Matamata-Animator / Matamata

Automatically create lip-synced animations
https://youtu.be/U4W1bv_cai0
72 stars 13 forks source link

Pose generation through emotion detection #20

Closed Yey007 closed 3 years ago

Yey007 commented 3 years ago

Is your feature request related to a problem? Please describe. Not a problem, but here is a description. I'd like the program to be able to use some sort of API or library to somewhat detect emotions from my voice/words and then for me to be able to edit it's selections later if necessary.

Describe the solution you'd like If a certain flag is enabled, the script should contact an API with an API key from the environment to detect emotions. Then, it should look up poses for some of the basic emotions in a JSON file. Then, it should insert those poses into the script it generates in transcriber.py or optionally into a timestamps file. It should wait for the user to edit the files by confirming with a prompt that they want to go through with the operation, and then generate as usual.

Describe alternatives you've considered Using some sort of library on the client instead of an API, but seems harder (although would be cool to have an option)

Additional context None.

Yey007 commented 3 years ago

I know the feature is a little gimmicky but being able to generate an entire dynamic video from just voice sounds really cool.

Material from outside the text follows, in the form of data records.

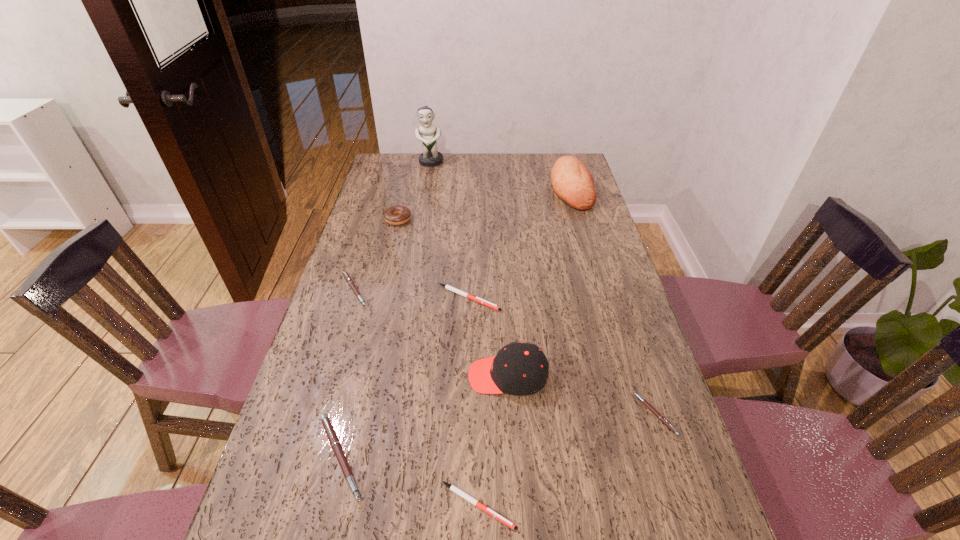 This screenshot has width=960, height=540. Find the location of `blank region between the sixth shortest object and the fifth tallest object`. blank region between the sixth shortest object and the fifth tallest object is located at coordinates (369, 338).

The height and width of the screenshot is (540, 960). Find the location of `free space between the second biggest pink pen and the farther white pen`. free space between the second biggest pink pen and the farther white pen is located at coordinates (411, 294).

This screenshot has width=960, height=540. Identify the location of free spot between the second biggest pink pen and the green figurine. (393, 226).

The width and height of the screenshot is (960, 540). I want to click on object that is the eighth closest one to the bigger white pen, so 430,157.

The width and height of the screenshot is (960, 540). I want to click on the closest object to the smallest pink pen, so click(x=519, y=369).

Select which pen is the fourth closest to the doughnut. Please provide its 2D coordinates. Your answer should be formatted as a tuple, i.e. [(x, y)], where the tuple contains the x and y coordinates of a point satisfying the conditions above.

[(456, 490)]

Select which pen is the fifth closest to the cap. Please provide its 2D coordinates. Your answer should be formatted as a tuple, i.e. [(x, y)], where the tuple contains the x and y coordinates of a point satisfying the conditions above.

[(345, 274)]

At what (x,y) coordinates should I click in order to perform the action: click on the second closest pink pen to the second biggest pink pen. Please return your answer as a coordinate pair (x, y). This screenshot has width=960, height=540. Looking at the image, I should click on (651, 408).

At what (x,y) coordinates should I click in order to perform the action: click on the third closest pink pen to the doughnut. Please return your answer as a coordinate pair (x, y). The image size is (960, 540). Looking at the image, I should click on (651, 408).

Locate an element on the screen. The width and height of the screenshot is (960, 540). white pen that stands as the second closest to the light bread is located at coordinates (456, 490). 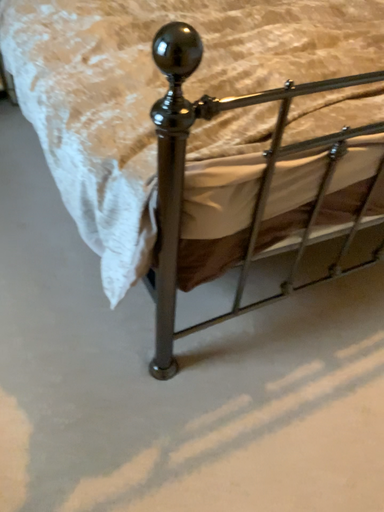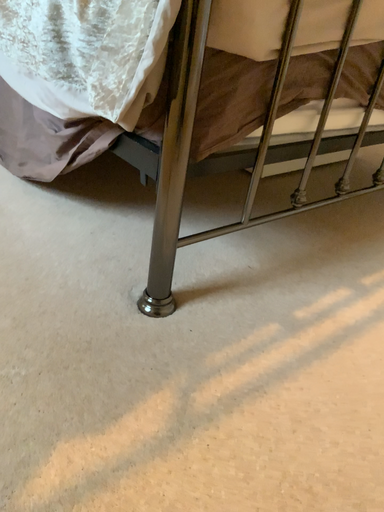 Question: How did the camera likely rotate when shooting the video?

Choices:
 (A) rotated right
 (B) rotated left

Answer: (A) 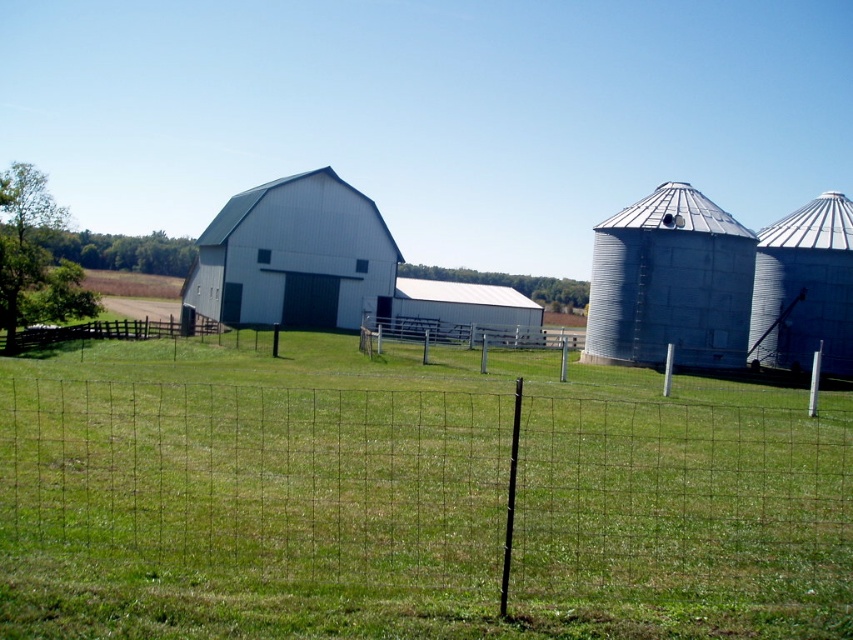 Question: Among these points, which one is farthest from the camera?

Choices:
 (A) (224, 220)
 (B) (462, 339)

Answer: (A)

Question: Does white wood barn at center appear on the left side of wire mesh fence at lower left?

Choices:
 (A) no
 (B) yes

Answer: (A)

Question: Which point is closer to the camera?

Choices:
 (A) (494, 301)
 (B) (438, 339)
 (C) (730, 269)
 (D) (96, 320)

Answer: (C)

Question: Among these points, which one is nearest to the camera?

Choices:
 (A) (776, 353)
 (B) (138, 333)

Answer: (A)

Question: Can you confirm if silver metallic silo at right is wider than wire mesh fence at lower left?

Choices:
 (A) yes
 (B) no

Answer: (B)

Question: Is metallic silver silo at right below white matte barn at center?

Choices:
 (A) no
 (B) yes

Answer: (A)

Yey007 commented 3 years ago

By the way, I would be happy to PR something like this at some point if you're fine with that.

effdotsh commented 3 years ago

Sounds pretty cool, and yeah if you want to open a PR go ahead!

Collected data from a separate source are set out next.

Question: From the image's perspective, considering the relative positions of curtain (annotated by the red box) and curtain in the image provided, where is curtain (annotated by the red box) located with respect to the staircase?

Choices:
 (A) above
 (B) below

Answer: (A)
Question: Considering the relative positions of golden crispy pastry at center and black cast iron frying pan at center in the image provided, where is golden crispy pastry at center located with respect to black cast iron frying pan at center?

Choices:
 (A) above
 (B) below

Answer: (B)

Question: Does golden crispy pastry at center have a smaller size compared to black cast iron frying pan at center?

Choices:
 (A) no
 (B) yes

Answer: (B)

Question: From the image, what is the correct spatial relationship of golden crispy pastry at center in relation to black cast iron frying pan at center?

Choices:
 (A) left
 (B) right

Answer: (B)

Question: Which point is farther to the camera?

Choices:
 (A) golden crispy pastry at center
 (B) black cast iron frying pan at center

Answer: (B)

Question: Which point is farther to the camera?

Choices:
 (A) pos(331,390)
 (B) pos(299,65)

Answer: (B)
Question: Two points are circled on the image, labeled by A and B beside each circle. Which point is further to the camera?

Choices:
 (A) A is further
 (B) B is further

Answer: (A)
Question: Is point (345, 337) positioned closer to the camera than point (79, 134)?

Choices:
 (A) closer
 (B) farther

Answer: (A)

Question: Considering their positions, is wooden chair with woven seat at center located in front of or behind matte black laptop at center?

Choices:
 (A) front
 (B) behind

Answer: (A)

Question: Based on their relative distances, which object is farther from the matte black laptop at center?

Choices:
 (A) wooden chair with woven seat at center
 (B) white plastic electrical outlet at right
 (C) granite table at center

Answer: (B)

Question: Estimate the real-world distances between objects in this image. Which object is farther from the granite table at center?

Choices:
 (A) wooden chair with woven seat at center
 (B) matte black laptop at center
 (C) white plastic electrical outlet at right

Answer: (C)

Yey007 commented 3 years ago

I've looked into some of the APIs we can use. Libraries in general seem to be quite limited or require training, so I'm not too keen on those. The most promising solution so far is the Watson Tone Analyzer API which provides 2,500 api calls per month at 100 sentences per call at sentence level analysis (what we want) and 1000 sentences per call at document level analysis. This will give us a total of 250,000 sentences per month which should be enough for anyone using the tool since they will have to make an individual account. I am not sure how this will work with #22, but we can introduce it as an English only feature first if necessary.

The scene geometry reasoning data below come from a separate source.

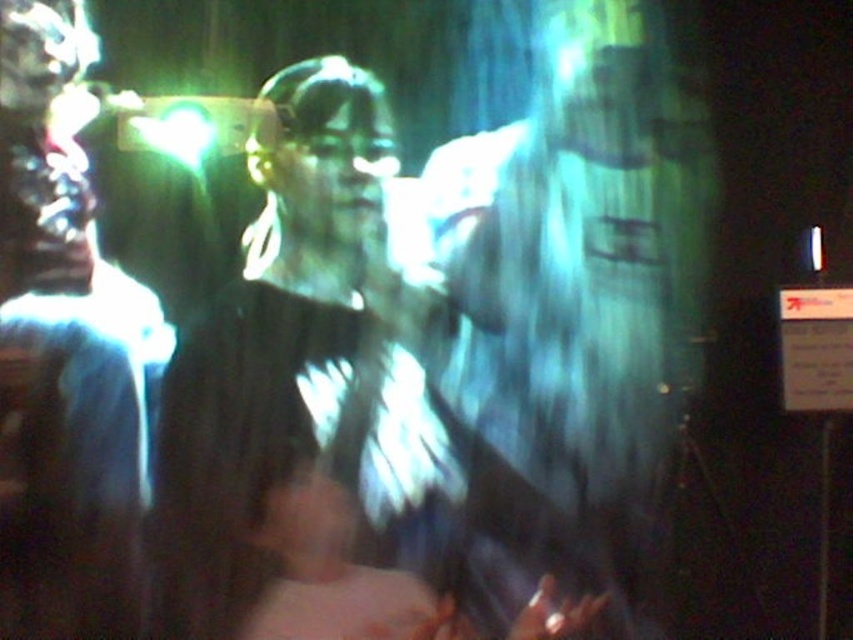 You are a delivery person who needs to pack a fragile item that requires a protective cover. You have a translucent plastic bag at center and a matte black jacket at center available. Which object can you use to wrap the item if you need something wider than 30 cm?

The translucent plastic bag at center can be used to wrap the item since its width is larger than the matte black jacket at center, and if the jacket is narrower than 30 cm, the bag would be wider than 30 cm as well.

You are a delivery person who needs to place a matte black shirt at center into a translucent plastic bag at center. Based on the scene description, will the bag be wide enough to fit the shirt?

The translucent plastic bag at center has a greater width than the matte black shirt at center, so the bag should be wide enough to accommodate the shirt. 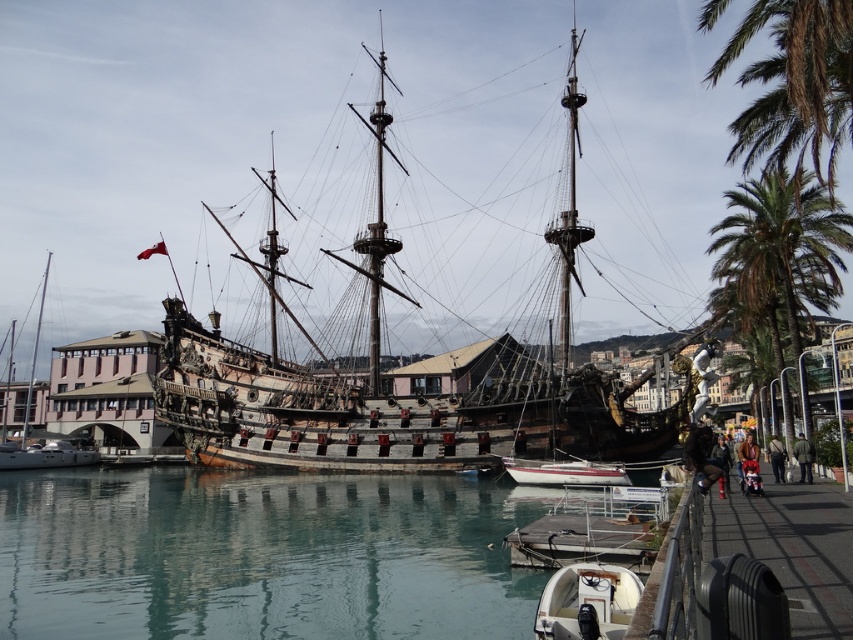 Which of these two, clear water at center or white glossy sailboat at left, stands taller?

white glossy sailboat at left is taller.

Between clear water at center and white glossy sailboat at left, which one has less height?

With less height is clear water at center.

What do you see at coordinates (262, 556) in the screenshot? This screenshot has width=853, height=640. I see `clear water at center` at bounding box center [262, 556].

At what (x,y) coordinates should I click in order to perform the action: click on clear water at center. Please return your answer as a coordinate pair (x, y). Looking at the image, I should click on coord(262,556).

In the scene shown: Between green leafy palm tree at right and white glossy sailboat at left, which one appears on the left side from the viewer's perspective?

From the viewer's perspective, white glossy sailboat at left appears more on the left side.

Between point (782, 234) and point (16, 464), which one is positioned behind?

Point (16, 464)

Locate an element on the screen. This screenshot has height=640, width=853. green leafy palm tree at right is located at coordinates (780, 253).

Does clear water at center have a smaller size compared to green leafy palm tree at right?

Incorrect, clear water at center is not smaller in size than green leafy palm tree at right.

Is clear water at center thinner than green leafy palm tree at right?

No.

Is point (113, 468) in front of point (807, 230)?

No.

Find the location of `clear water at center`. clear water at center is located at coordinates (262, 556). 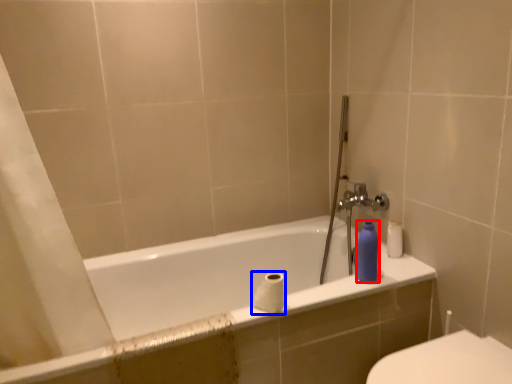 Question: Which object appears closest to the camera in this image, toiletry (highlighted by a red box) or toilet paper (highlighted by a blue box)?

Choices:
 (A) toiletry
 (B) toilet paper

Answer: (B)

effdotsh commented 3 years ago

I think it's probably fine to just have an English only version. Both this and #22 will require a separate flag, and there could just be a note saying that the two aren't compatible.

As for how this will work, I think the easiest way would probably be to detect the emotions, and the timestamps for when emotions change, then generate a timestamps file from that. As for how the timestamps system works either check the readme or #18.

Yey007 commented 3 years ago

I think that could work. I was planning on doing it with the script file rather than the new time stamps so we can do it before we send stuff to gentle and don't have to do any extra work calculating. However, it should be possible to do it after gentle if you feel that's the way to go.

effdotsh commented 3 years ago

That would also work. My concern is that I think it would be best to have the same script so you get the same animation quality whether or not you're using emotion detection. I guess either way works tho. Also I'll open another feature request for allowing different text transcription services (watson/ibm/gcp) in case people believe that those services will be tangibly better then the default.